Assuming that a user wants to infer a network starting from NCBI's GEO SOFT file, the user connects to a Web Services tool that imports the file from the Web. From the microarray database file, microarray expression profile can be extracted. Next, the user can preprocess the extracted profile data using data preprocessing modules either provided in BioCAD's built-in tools or supported Web Services tools. BioCAD provides effective preprocess tools associated with the BioConductor package. Finally MONET starts inferring process with the user's request. MONET uses Gene Ontology database in its inferring process. Because BioCAD does not involve the MONET module in the form of built-in tool, MONET's information fusion process with GO term can be accomplished in the specified MONET server. The inferred Bayesian network is shown both in graph and table view. This network data is also a part of BioCAD project, and can be used for subsequent processes.
Analyzing networks using information fusion tools
In the BioCAD project, inferred bio-network is treated as a new source for subsequent analysis and validation processes. One good validating method is inspecting network's relations utilizing text mining tools. There have been various studies in applying text mining techniques to the bioinformatics area by means of information extraction, information retrieval and natural language processing (NLP). Donaldson et al [24] used a support vector machine to extract protein-protein interaction data. Saric et al [12] created rule based system STRING-IE to construct gene and protein regulatory networks from Medline database. The text mining techniques are also used for extracting gene/protein's information and automatic annotation [25].

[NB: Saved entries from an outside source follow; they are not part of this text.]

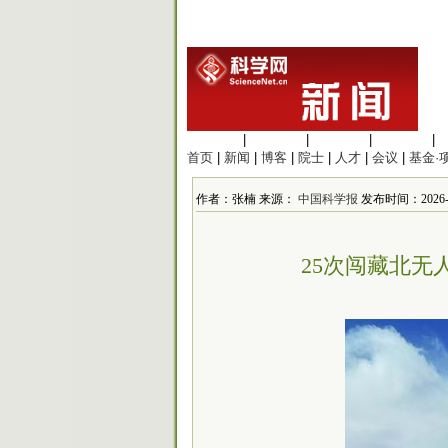
生命科学
|
医学科学
|
化学科学
|
工程材料
|
首页
|
新闻
|
博客
|
院士
|
人才
|
会议
|
基金·
作者：张楠 来源：
中国科学报
发布时间：2026-5
25次闯藏北无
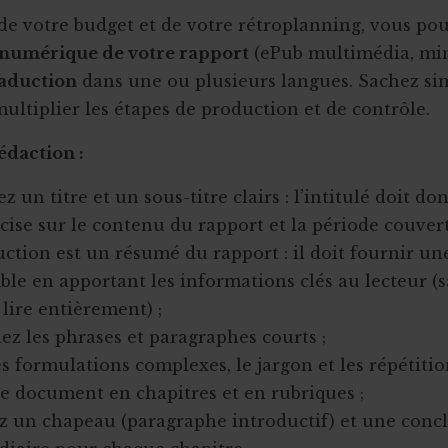
de votre budget et de votre rétroplanning, vous po
 numérique de votre rapport
(ePub multimédia, mini
raduction
dans une ou plusieurs langues. Sachez s
multiplier les étapes de production et de contrôle.
édaction :
ez un titre et un sous-titre clairs : l’intitulé doit d
cise sur le contenu du rapport et la période couvert
uction est un résumé du rapport : il doit fournir un
le en apportant les informations clés au lecteur (s
 lire entièrement) ;
iez les phrases et paragraphes courts ;
es formulations complexes, le jargon et les répétitio
le document en chapitres et en rubriques ;
z un chapeau (paragraphe introductif) et une conc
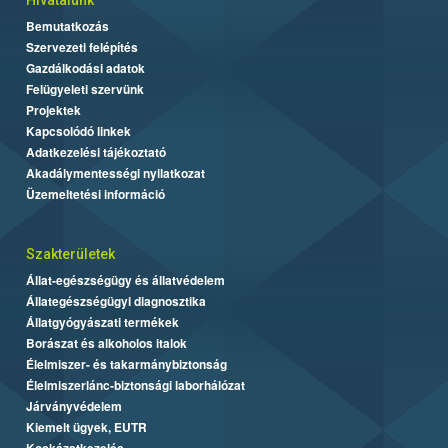
Bemutatkozás
Szervezeti felépítés
Gazdálkodási adatok
Felügyeleti szervünk
Projektek
Kapcsolódó linkek
Adatkezelési tájékoztató
Akadálymentességi nyilatkozat
Üzemeltetési információ
Szakterületek
Állat-egészségügy és állatvédelem
Állategészségügyi diagnosztika
Állatgyógyászati termékek
Borászat és alkoholos italok
Élelmiszer- és takarmánybiztonság
Élelmiszerlánc-biztonsági laborhálózat
Járványvédelem
Kiemelt ügyek, EUTR
Kockázatkezelés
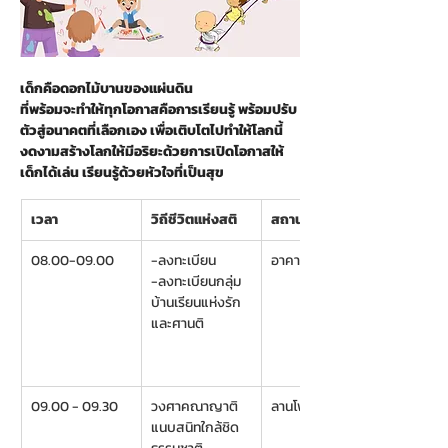
เด็กคือดอกไม้บานของแผ่นดิน
ที่พร้อมจะทำให้ทุกโอกาสคือการเรียนรู้ พร้อมปรับ
ตัวสู่อนาคตที่เลือกเอง เพื่อเติบโตไปทำให้โลกนี้
งดงามสร้างโลกให้มีอริยะด้วยการเปิดโอกาสให้
เด็กได้เล่น เรียนรู้ด้วยหัวใจที่เป็นสุข 
เวลา
วิถีชีวิตแห่งสติ
สถานที่
08.00-09.00  
-ลงทะเบียน
อาคารสาวิกา
-ลงทะเบียนกลุ่ม
บ้านเรียนแห่งรัก
และศานติ
09.00 - 09.30
วงศาคณาญาติ 
ลานโพธิ์
แนบสนิทใกล้ชิด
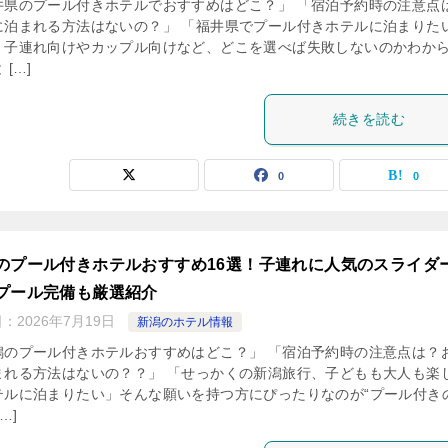
井県のプール付きホテルでおすすめはどこ？」 「宿泊予約時の注意点
に泊まれる方法はないの？」 「福井県でプール付きホテルに泊まりた
、子連れ向けやカップル向けなど、どこを選べば失敗しないのかわか
 […]
続きを読む
0
0
のプール付きホテルおすすめ16選！子連れに人気のスライダ
プール完備も厳選紹介
日：
2026年7月19日
新潟のホテル情報
潟のプール付きホテルおすすめはどこ？」 「宿泊予約時の注意点は？
まれる方法はないの？？」 「せっかくの新潟旅行、子どもも大人も楽
テルに泊まりたい」そんな願いを持つ方にぴったりなのが“プール付き
…]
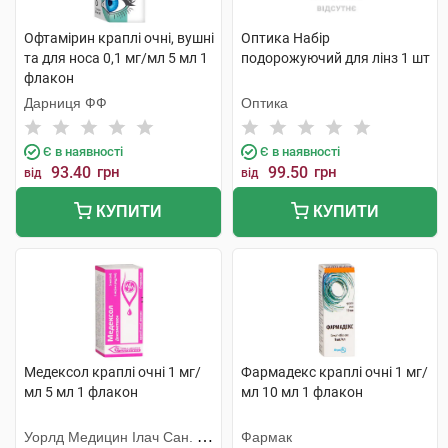
Офтамірин краплі очні, вушні
Оптика Набір
та для носа 0,1 мг/мл 5 мл 1
подорожуючий для лінз 1 шт
флакон
Дарниця ФФ
Оптика
Є в наявності
Є в наявності
93.40
грн
99.50
грн
від
від
КУПИТИ
КУПИТИ
Медексол краплі очні 1 мг/
Фармадекс краплі очні 1 мг/
мл 5 мл 1 флакон
мл 10 мл 1 флакон
Уорлд Медицин Ілач Сан. Ве
Фармак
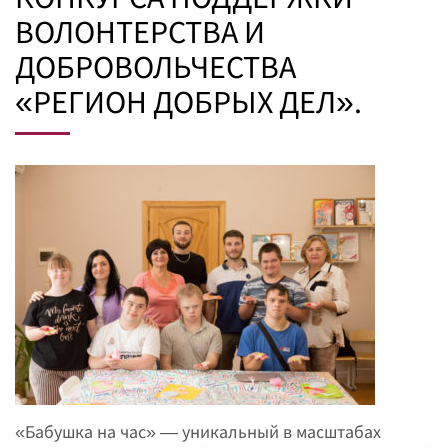
ВОЛОНТЕРСТВА И
ДОБРОВОЛЬЧЕСТВА
«РЕГИОН ДОБРЫХ ДЕЛ».
«Бабушка на час» — уникальный в масштабах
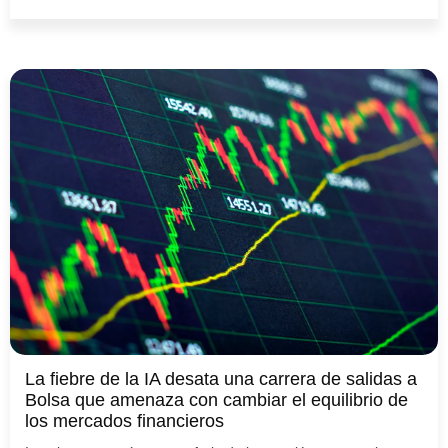
La fiebre de la IA desata una carrera de salidas a
Bolsa que amenaza con cambiar el equilibrio de
los mercados financieros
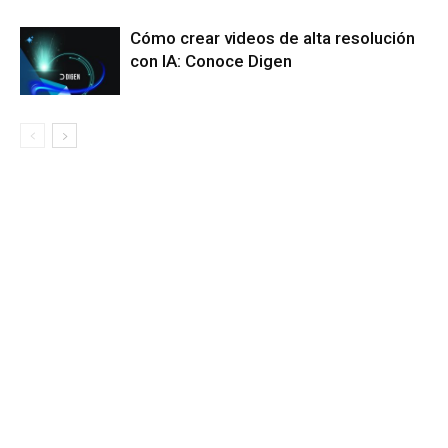
Cómo crear videos de alta resolución
con IA: Conoce Digen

Currently BioCAD is equipped with a text mining tool which finds regulation or interaction information between two genes from literature search. The constructed network in the previous step is to be examined through the validating step by putting a pair of genes which are connected in the network into the text mining tool. As a result, we can find out whether each network connection has its supporting literature information and in what kind of relation it is connected.
Information fusion can be used between different types of large-scale data. Cohen et al [26] used chromosome correlation maps to express patterns of genes of the same chromosome. Drawid et al [27] used protein subcellular localization data to inspect the relationship with gene expression profiles. Lotem et al [28] integrated protein-protein interaction and transcription regulation data of S. cerevisiae to find specific regulatory relations, such as positive and negative feedback circuits. Using those inter-data analysis models, separated networks or databases can be integrated to elucidate more specific and accurate relations.

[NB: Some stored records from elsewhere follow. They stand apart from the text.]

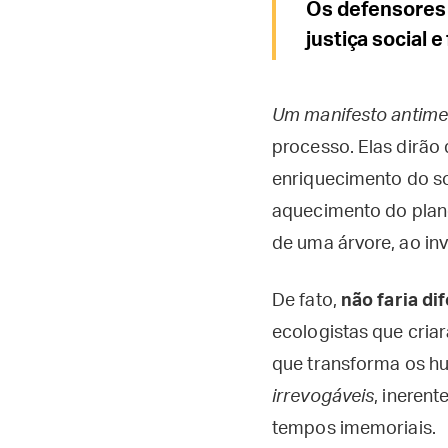
Os defensores
justiça social e
Um manifesto antimet
processo. Elas dirã
enriquecimento do so
aquecimento do plane
de uma árvore, ao in
De fato,
não faria di
ecologistas que cri
que transforma os h
irrevogáveis
, ineren
tempos imemoriais.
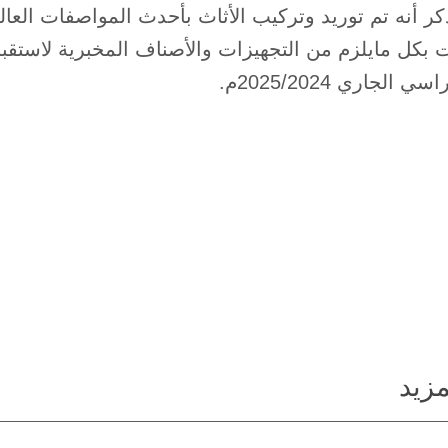
كر أنه تم توريد وتركيب الأثاث بأحدث المواصفات العال
 بكل مايلزم من التجهيزات والأصناف المخبرية لاستقبال
 الجاري 2025/2024م.
مزيد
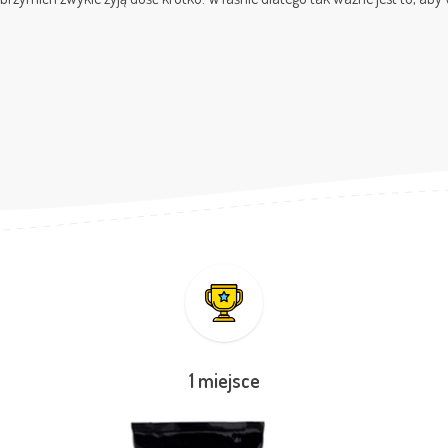
1 miejsce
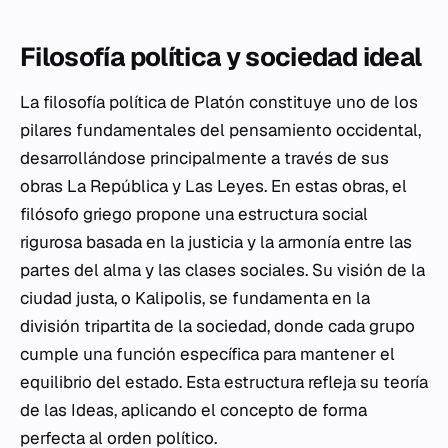
Filosofía política y sociedad ideal
La filosofía política de Platón constituye uno de los
pilares fundamentales del pensamiento occidental,
desarrollándose principalmente a través de sus
obras
La República
y
Las Leyes
. En estas obras, el
filósofo griego propone una estructura social
rigurosa basada en la justicia y la armonía entre las
partes del alma y las clases sociales. Su visión de la
ciudad justa, o
Kalipolis
, se fundamenta en la
división tripartita de la sociedad, donde cada grupo
cumple una función específica para mantener el
equilibrio del estado. Esta estructura refleja su teoría
de las Ideas, aplicando el concepto de forma
perfecta al orden político.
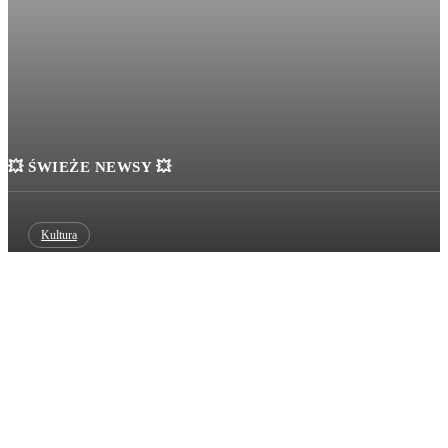
💥 ŚWIEŻE NEWSY 💥
Kultura
Pierwszy dzień RockWater Festival 2026 za nami. Zobaczcie zdjęcia
Kultura
Festiwal Literacki Patrząc na Wschód 2026. Program wydarzeń w
Budzie Ruskiej
Patronat medialny
Suwalska Szkółka Kolarska z 23 medalami. Znakomite wyniki w
Janowie i Narewce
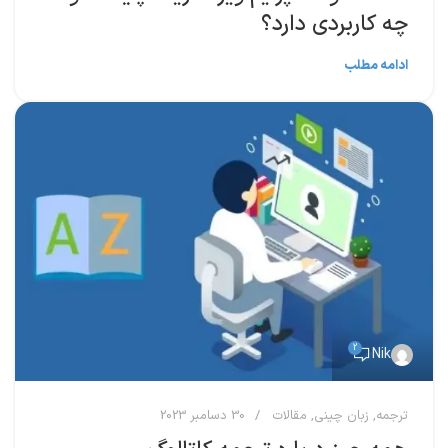
چه کاربردی دارد؟
ادامه مطلب
2
Nik
ترجمه
,
زبان چینی
,
مقالات
30 دسامبر 2023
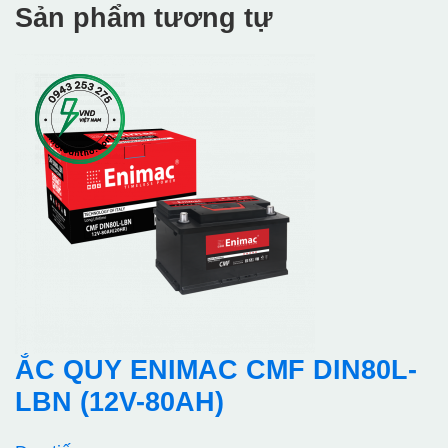
Sản phẩm tương tự
ẮC QUY ENIMAC CMF DIN80L-
LBN (12V-80AH)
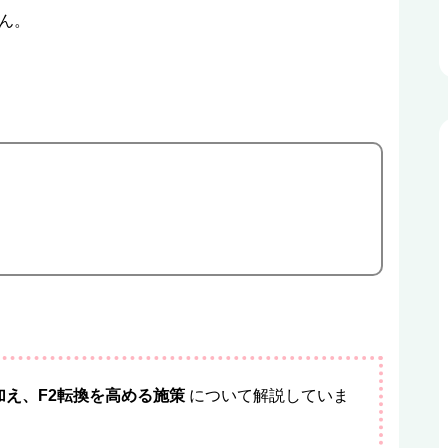
ん。
加え、F2転換を高める施策
について解説していま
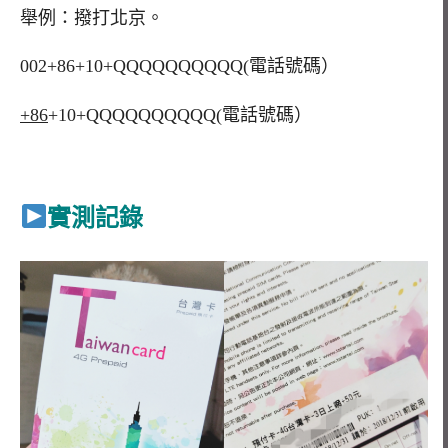
舉例：撥打北京。
002+86+10+QQQQQQQQQQ(電話號碼）
+86
+10+QQQQQQQQQQ(電話號碼）
實測記錄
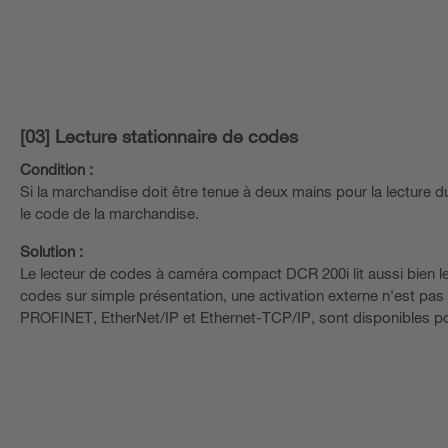
[03] Lecture stationnaire de codes
Condition :
Si la marchandise doit être tenue à deux mains pour la lecture du c
le code de la marchandise.
Solution :
Le lecteur de codes à caméra compact DCR 200i lit aussi bien l
codes sur simple présentation, une activation externe n'est pas 
PROFINET, EtherNet/IP et Ethernet-TCP/IP, sont disponibles pour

The network analysis tool provided in BioCAD is integration a genetic regulatory network with its corresponding protein-protein interaction map, named Bio-viaduct. Bio-viaduct defines a pathway where a gene can affect another gene via transcriptional regulation and protein-protein interactions. For example, when there is a directed edge from gene A to gene B in the inferred network, it searches paths from expressed protein of gene A to gene B's transcription factor connected by intermediate protein(s), Bio-viaduct module is also provided via Web Services so that the user can proceed only by operating a command, invoking the remote Bio-viaduct server to receive the source network and compute the pathways using the server-side protein-protein interaction information
Extending modules with Web services and BPEL workflows
One of the most potential ability of BioCAD is the good extensibility from applying the Web Services technologies. Web Services is a software system designed to support interoperable machine-to-machine interaction over a network. Because this definition encompasses many different systems, in common usage the term usually refers to those services that use SOAP-formatted XML envelopes and have their interfaces described by WSDL. Even though Web Services is another attempt to standardize the Remote procedure call protocol (RPC) between platforms by piggybacking on the near-universally deployed HTTP protocol, it has its own advantages; it is loosely coupled thereby facilitating a distributed approach to application integration and it is Independent of the client side technologies used.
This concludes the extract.